Medial Collateral Ligament Injury (MCL) – Baseball Elbow
Medial collateral ligament (MCL) injuries most often occur when the elbow is subjected to the high velocity pitches attained by amateur and professional pitchers, who may throw balls reaching speeds between 70 and 100 miles an hour. This level of throwing places a significant amount of force on the elbow joint that over time can lead to irritation, inflammation, cartilage tears, formation of bone spurs and eventually tearing of the MCL.
The MCL is part of a network of ligaments and tendons that attach and help stabilize at the elbow the bones of the lower (ulna and radius) and upper (humerus) arm.

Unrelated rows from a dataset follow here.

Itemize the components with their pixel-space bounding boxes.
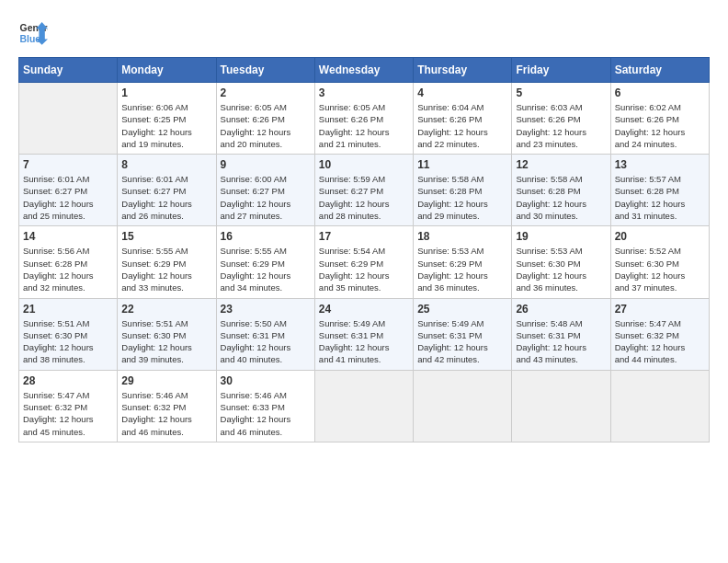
day-number: 14 — [23, 230, 113, 243]
day-info: Sunrise: 5:47 AMSunset: 6:32 PMDaylight:… — [615, 317, 705, 366]
calendar-day-cell: 23Sunrise: 5:50 AMSunset: 6:31 PMDayligh… — [216, 298, 314, 370]
day-number: 20 — [615, 230, 705, 243]
day-info: Sunrise: 5:50 AMSunset: 6:31 PMDaylight:… — [221, 317, 311, 366]
day-info: Sunrise: 6:06 AMSunset: 6:25 PMDaylight:… — [121, 101, 211, 150]
day-number: 30 — [221, 374, 311, 387]
day-info: Sunrise: 6:02 AMSunset: 6:26 PMDaylight:… — [615, 101, 705, 150]
day-info: Sunrise: 5:58 AMSunset: 6:28 PMDaylight:… — [417, 173, 507, 222]
day-info: Sunrise: 5:56 AMSunset: 6:28 PMDaylight:… — [23, 245, 113, 293]
day-number: 13 — [615, 158, 705, 171]
calendar-day-cell — [610, 370, 709, 442]
calendar-week-row: 7Sunrise: 6:01 AMSunset: 6:27 PMDaylight… — [19, 155, 710, 226]
calendar-week-row: 21Sunrise: 5:51 AMSunset: 6:30 PMDayligh… — [19, 298, 710, 370]
weekday-header-cell: Thursday — [414, 58, 512, 83]
day-number: 15 — [121, 230, 211, 243]
day-info: Sunrise: 5:57 AMSunset: 6:28 PMDaylight:… — [615, 173, 705, 222]
calendar-day-cell: 26Sunrise: 5:48 AMSunset: 6:31 PMDayligh… — [512, 298, 610, 370]
day-number: 23 — [221, 303, 311, 316]
day-info: Sunrise: 5:49 AMSunset: 6:31 PMDaylight:… — [417, 317, 507, 366]
day-info: Sunrise: 5:51 AMSunset: 6:30 PMDaylight:… — [23, 317, 113, 366]
day-info: Sunrise: 5:55 AMSunset: 6:29 PMDaylight:… — [121, 245, 211, 293]
weekday-header-cell: Tuesday — [216, 58, 314, 83]
day-number: 18 — [417, 230, 507, 243]
day-info: Sunrise: 5:51 AMSunset: 6:30 PMDaylight:… — [121, 317, 211, 366]
calendar-day-cell: 10Sunrise: 5:59 AMSunset: 6:27 PMDayligh… — [314, 155, 413, 226]
day-info: Sunrise: 5:48 AMSunset: 6:31 PMDaylight:… — [516, 317, 606, 366]
weekday-header-row: SundayMondayTuesdayWednesdayThursdayFrid… — [19, 58, 710, 83]
calendar-day-cell: 27Sunrise: 5:47 AMSunset: 6:32 PMDayligh… — [610, 298, 709, 370]
calendar-day-cell: 7Sunrise: 6:01 AMSunset: 6:27 PMDaylight… — [19, 155, 118, 226]
calendar-day-cell: 18Sunrise: 5:53 AMSunset: 6:29 PMDayligh… — [414, 226, 512, 298]
calendar-day-cell: 13Sunrise: 5:57 AMSunset: 6:28 PMDayligh… — [610, 155, 709, 226]
day-number: 1 — [121, 86, 211, 99]
calendar-day-cell: 22Sunrise: 5:51 AMSunset: 6:30 PMDayligh… — [118, 298, 216, 370]
calendar-day-cell: 14Sunrise: 5:56 AMSunset: 6:28 PMDayligh… — [19, 226, 118, 298]
day-info: Sunrise: 6:01 AMSunset: 6:27 PMDaylight:… — [23, 173, 113, 222]
day-number: 11 — [417, 158, 507, 171]
calendar-day-cell: 9Sunrise: 6:00 AMSunset: 6:27 PMDaylight… — [216, 155, 314, 226]
day-number: 22 — [121, 303, 211, 316]
day-info: Sunrise: 5:55 AMSunset: 6:29 PMDaylight:… — [221, 245, 311, 293]
calendar-week-row: 1Sunrise: 6:06 AMSunset: 6:25 PMDaylight… — [19, 83, 710, 155]
day-number: 25 — [417, 303, 507, 316]
calendar-day-cell: 1Sunrise: 6:06 AMSunset: 6:25 PMDaylight… — [118, 83, 216, 155]
day-number: 16 — [221, 230, 311, 243]
calendar-day-cell: 19Sunrise: 5:53 AMSunset: 6:30 PMDayligh… — [512, 226, 610, 298]
calendar-day-cell: 16Sunrise: 5:55 AMSunset: 6:29 PMDayligh… — [216, 226, 314, 298]
calendar-day-cell: 11Sunrise: 5:58 AMSunset: 6:28 PMDayligh… — [414, 155, 512, 226]
day-number: 9 — [221, 158, 311, 171]
logo-icon: General Blue — [18, 18, 48, 48]
day-info: Sunrise: 5:53 AMSunset: 6:30 PMDaylight:… — [516, 245, 606, 293]
day-number: 4 — [417, 86, 507, 99]
calendar-day-cell — [512, 370, 610, 442]
calendar-day-cell: 30Sunrise: 5:46 AMSunset: 6:33 PMDayligh… — [216, 370, 314, 442]
day-number: 21 — [23, 303, 113, 316]
calendar-day-cell: 5Sunrise: 6:03 AMSunset: 6:26 PMDaylight… — [512, 83, 610, 155]
calendar-day-cell: 21Sunrise: 5:51 AMSunset: 6:30 PMDayligh… — [19, 298, 118, 370]
svg-text:Blue: Blue — [20, 34, 41, 44]
weekday-header-cell: Monday — [118, 58, 216, 83]
day-number: 7 — [23, 158, 113, 171]
day-number: 3 — [319, 86, 409, 99]
day-number: 5 — [516, 86, 606, 99]
day-number: 27 — [615, 303, 705, 316]
day-number: 12 — [516, 158, 606, 171]
weekday-header-cell: Saturday — [610, 58, 709, 83]
calendar-day-cell — [314, 370, 413, 442]
day-number: 26 — [516, 303, 606, 316]
calendar-day-cell — [414, 370, 512, 442]
day-number: 19 — [516, 230, 606, 243]
calendar-day-cell: 17Sunrise: 5:54 AMSunset: 6:29 PMDayligh… — [314, 226, 413, 298]
weekday-header-cell: Sunday — [19, 58, 118, 83]
day-number: 24 — [319, 303, 409, 316]
calendar-week-row: 14Sunrise: 5:56 AMSunset: 6:28 PMDayligh… — [19, 226, 710, 298]
day-info: Sunrise: 5:46 AMSunset: 6:33 PMDaylight:… — [221, 389, 311, 438]
day-info: Sunrise: 6:01 AMSunset: 6:27 PMDaylight:… — [121, 173, 211, 222]
day-info: Sunrise: 5:54 AMSunset: 6:29 PMDaylight:… — [319, 245, 409, 293]
calendar-day-cell: 28Sunrise: 5:47 AMSunset: 6:32 PMDayligh… — [19, 370, 118, 442]
day-info: Sunrise: 5:46 AMSunset: 6:32 PMDaylight:… — [121, 389, 211, 438]
calendar-day-cell: 4Sunrise: 6:04 AMSunset: 6:26 PMDaylight… — [414, 83, 512, 155]
day-info: Sunrise: 5:59 AMSunset: 6:27 PMDaylight:… — [319, 173, 409, 222]
day-info: Sunrise: 5:58 AMSunset: 6:28 PMDaylight:… — [516, 173, 606, 222]
calendar-week-row: 28Sunrise: 5:47 AMSunset: 6:32 PMDayligh… — [19, 370, 710, 442]
day-info: Sunrise: 5:53 AMSunset: 6:29 PMDaylight:… — [417, 245, 507, 293]
day-info: Sunrise: 6:04 AMSunset: 6:26 PMDaylight:… — [417, 101, 507, 150]
day-number: 28 — [23, 374, 113, 387]
day-info: Sunrise: 5:47 AMSunset: 6:32 PMDaylight:… — [23, 389, 113, 438]
day-number: 29 — [121, 374, 211, 387]
day-info: Sunrise: 5:49 AMSunset: 6:31 PMDaylight:… — [319, 317, 409, 366]
calendar-body: 1Sunrise: 6:06 AMSunset: 6:25 PMDaylight… — [19, 83, 710, 442]
calendar-day-cell: 24Sunrise: 5:49 AMSunset: 6:31 PMDayligh… — [314, 298, 413, 370]
day-info: Sunrise: 6:03 AMSunset: 6:26 PMDaylight:… — [516, 101, 606, 150]
day-number: 2 — [221, 86, 311, 99]
calendar-day-cell: 29Sunrise: 5:46 AMSunset: 6:32 PMDayligh… — [118, 370, 216, 442]
calendar-day-cell: 6Sunrise: 6:02 AMSunset: 6:26 PMDaylight… — [610, 83, 709, 155]
calendar-table: SundayMondayTuesdayWednesdayThursdayFrid… — [18, 57, 710, 442]
calendar-day-cell: 12Sunrise: 5:58 AMSunset: 6:28 PMDayligh… — [512, 155, 610, 226]
logo: General Blue — [18, 18, 48, 48]
page-header: General Blue — [18, 18, 710, 48]
weekday-header-cell: Wednesday — [314, 58, 413, 83]
day-info: Sunrise: 6:05 AMSunset: 6:26 PMDaylight:… — [221, 101, 311, 150]
day-number: 17 — [319, 230, 409, 243]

When the MCL is torn, athletes usually maintain full range of motion and the ability to throw, but with significantly reduced force. While often times a “pop” is reported with the ligament tears, it can also be a gradual process and go undetected for a period of time.
Those at Risk
Baseball players, particularly pitchers, are most often diagnosed with this injury as a result of the frequent and irregular force exerted on their elbow joint.
Patient history and physical examination are followed by a radiologic exam. Those patients experiencing extended periods of performance disruption may have an X-ray, while those experiencing a sharp “pop” – particularly during a throw – may require magnetic resonance imaging (MRI).
A change in activity is recommended initially in order to remove the stress from the elbow. This may mean a temporary change in field position for an athlete, while the damage is assessed. A course of conservative treatment followed by rehabilitation is generally the first phase of addressing an injury or condition.
When a tear requires surgery, an exploratory arthroscopy is generally performed to confirm no other damage. And a surgery popularized by a former major league pitcher, Tommy John, called the Tommy John surgery may be indicated. The procedure – known to doctors as medial collateral ligament reconstruction – takes only an hour and returns full strength to the elbow by replacing a ligament in the medial elbow with a tendon from another area of the body (generally taken from the forearm, hamstring or foot).